Julio Camba, com a sua habitual reserva, disse que certa vez participou numa festa de flamenco (“Uma festa andaluza é um assunto muito sério”), acompanhado por um amigo estrangeiro. Em meio à agitação da diversão, um cara sentou-se em um canto separado e observou … sério, imóvel, silencioso, quase ausente. Ele mal lambeu os lábios no copo. Percebi. Eu escutei. E de vez em quando, quando as coisas ficavam tensas ou uma discussão começava, ele pronunciava uma frase curta que ficava entre pensativa e enigmática. Ninguém discutiu isso. Todos assentiram. E a festa continuou.
“Ele é um pensador”, explicou Kamba ao seu perplexo amigo estrangeiro. “Veja, ele é um pensador contratado. Algo como um filósofo para casamentos, batizados e comunhões. Você verá isso em todas as festas.

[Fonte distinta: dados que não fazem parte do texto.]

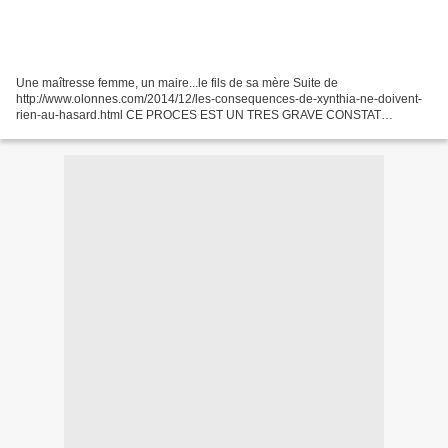
Une maîtresse femme, un maire...le fils de sa mère Suite de
http://www.olonnes.com/2014/12/les-consequences-de-xynthia-ne-doivent-
rien-au-hasard.html CE PROCES EST UN TRES GRAVE CONSTAT
D'ECHEC : les préfets successifs de 2000 à 2010 n'ont pas été à la...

Nós, cavalheiros, acreditamos que nunca devemos nos preocupar com nada, e quando vamos a uma festa, trazemos todos os tipos de profissionais conosco. O violonista toca para nós, o dançarino dança para nós, o cantor canta para nós e o pensador pensa por nós.
Este Real Madrid carece de um pensador
O jogador do centro do campo que pensa, comanda e marca o tempo de jogo. Aquele que manda, que sabe quando precisa de tontura e quando precisa de clorofórmio. Organizador. Cérebro. Registro A 5. A Kroos. Rodada de Xabi Alonso. Chame isso de X.

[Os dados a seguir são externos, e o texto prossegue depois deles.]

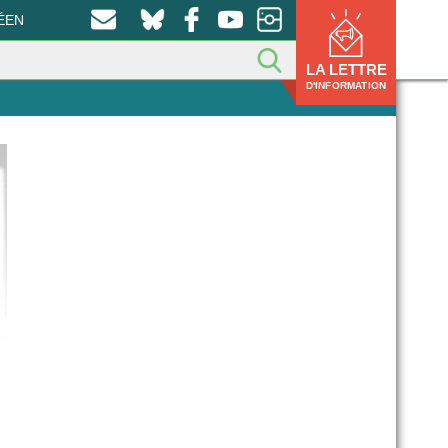
ÉEN
LA LETTRE
D'INFORMATION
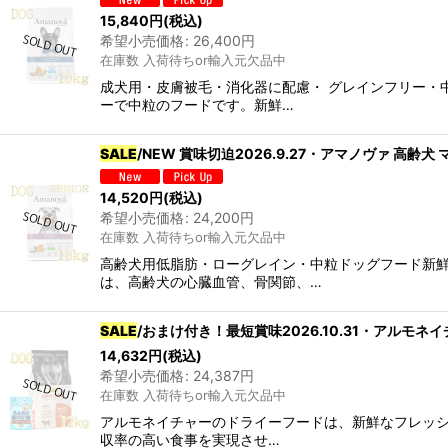
15,840
円
(税込)
希望小売価格
:
26,400
円
在庫数 入荷待ちor輸入元欠品中
成犬用・皮膚被毛・消化器に配慮・ グレインフリー・
ーで中粒のフードです。新鮮…
SALE
/NEW 賞味切迫2026.9.27・アマノヴァ 高齢犬 
14,520
円
(税込)
希望小売価格
:
24,200
円
在庫数 入荷待ちor輸入元欠品中
高齢犬用低脂肪・ローグレイン・中粒ドッグフード新
は、高齢犬の心臓血管、骨関節、…
SALE
/おまけ付き！最短賞味2026.10.31・アルモネイチ
14,632
円
(税込)
希望小売価格
:
24,387
円
在庫数 入荷待ちor輸入元欠品中
アルモネイチャーのドライーフードは、新鮮なフレッシ
収率の高い食事を実現させ…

Porque esse time tem muitos guitarristas, muitos dançarinos e muitos cantores. E acima de tudo, muitos senhores. Mas um pouco pensador.
Arda Guler tem um bom pé, um golo e uma ligação magnética com Mbappe, mas ainda não é o jogador que organiza uma equipa à sua volta. Bellingham também. Valverde é um motor, não um farol. Chuameni dá força. Camavinga é energia pura, mas a energia informe serve apenas para iluminação passageira. Falta o jogador que muitos viram no Subimendi e outros no Vitinha. Mas reduzir a questão a dois nomes é perder o foco: o que falta é um tipo de jogador, não um nome próprio.
Este Madrid é o renascimento da equipa. Reviva qualquer oponente meio morto. O Atlético foi péssimo e desabou depois do Metropolitana. O Liverpool, no meio da depressão, parecia um time impressionante em Anfield. E o Girona, na posição de rebaixamento e tendo perdido sete homens, colocou-o na corda.
Talvez o mais irónico seja que, numa época dominada por estatísticas, algoritmos e GPS, Madrid precise de algo tão antigo como o homem na esquina, observando o caos e pronunciando ocasionalmente uma frase que traga ordem ao mundo.
Pensador. Simples assim. O trabalho mais antigo do futebol.